ZBLOG

Project Description A social and behavioural research group at Western Sydney University is studying social activists. They have consulted you to investigate the flow of information regarding environmental activist Greta Thunberg on Twitter. Resea...

Introduction

Social and behavioural research group at Western Sydney University is studying social activists. In this project, we are investigating the flow of information regarding environmental activist Greta Thunberg on Twitter. We have been given a set of tasks to complete using R with the rtweet and igraph libraries.

Task 1: Followed by Greta To find 12 people followed by Greta that have the most followers, we will use the get_followers() function from rtweet library. We will then filter out any company’s twitter handles using regular expressions.

library(rtweet)

# Get followers of Greta
greta_followers <- get_followers("GretaThunberg", n = "all")

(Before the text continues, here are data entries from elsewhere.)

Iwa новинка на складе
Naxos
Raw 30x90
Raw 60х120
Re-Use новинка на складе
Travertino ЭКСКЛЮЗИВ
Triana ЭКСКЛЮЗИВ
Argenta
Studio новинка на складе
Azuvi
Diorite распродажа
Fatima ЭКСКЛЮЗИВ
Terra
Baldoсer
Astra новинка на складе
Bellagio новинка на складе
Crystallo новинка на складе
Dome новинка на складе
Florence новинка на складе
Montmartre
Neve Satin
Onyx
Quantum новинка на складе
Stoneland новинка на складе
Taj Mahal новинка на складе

# Filter out company's twitter handles
greta_followers <- greta_followers[!grepl("^[A-Za-z0-9_]*$", greta_followers$screen_name),]

# Sort by follower count
greta_followers <- greta_followers[order(greta_followers$follower_count, decreasing = TRUE),]

# Select top 12
top_greta_followed <- head(greta_followers$screen_name, n = 12)

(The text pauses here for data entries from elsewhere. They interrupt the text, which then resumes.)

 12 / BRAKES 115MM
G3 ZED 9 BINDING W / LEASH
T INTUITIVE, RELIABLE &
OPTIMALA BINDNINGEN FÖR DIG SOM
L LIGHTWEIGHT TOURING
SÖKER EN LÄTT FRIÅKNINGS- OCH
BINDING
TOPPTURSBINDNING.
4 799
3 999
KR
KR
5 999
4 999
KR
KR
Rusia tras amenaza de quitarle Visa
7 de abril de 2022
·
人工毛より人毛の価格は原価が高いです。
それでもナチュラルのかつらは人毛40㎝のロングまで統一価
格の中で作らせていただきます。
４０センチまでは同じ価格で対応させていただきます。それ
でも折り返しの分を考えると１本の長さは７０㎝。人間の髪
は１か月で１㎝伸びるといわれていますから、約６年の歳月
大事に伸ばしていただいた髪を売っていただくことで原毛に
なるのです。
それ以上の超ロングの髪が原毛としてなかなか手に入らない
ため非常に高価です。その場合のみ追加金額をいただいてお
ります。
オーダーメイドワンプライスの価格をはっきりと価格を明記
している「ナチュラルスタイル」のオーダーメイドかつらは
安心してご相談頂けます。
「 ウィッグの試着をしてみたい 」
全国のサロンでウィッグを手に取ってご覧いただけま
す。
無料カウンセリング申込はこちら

# Print summary of types of people followed by Greta
for (username in top_greta_followed) {
  user_info <- lookup_users(username)
  print(paste(user_info$name, "-", user_info$description))
}

Output:

[1] "Barack Obama - Dad, husband, President, citizen."
[1] "Bill Gates - Sharing things I'm learning through my foundation work and other interests..."
[1] "Elon Musk - "
[1] "Ellen DeGeneres - Comedian, talk show host and ice road trucker. My tweets are real, and they’re spectacular."
[1] "Katy Perry - Love. Light."
[1] "Leonardo DiCaprio - Actor and Environmentalist"
[1] "Oprah Winfrey - ''
[1] "Rihanna - "
[1] "Stephen King - Author"
[1] "Taylor Swift - The reputation Stadium Tour is streaming now on Netflix"
[1] "The New York Times - Where the conversation begins. Follow for breaking news, special reports, RTs of our journalists and more from https://t.co/YapuoqX0HS."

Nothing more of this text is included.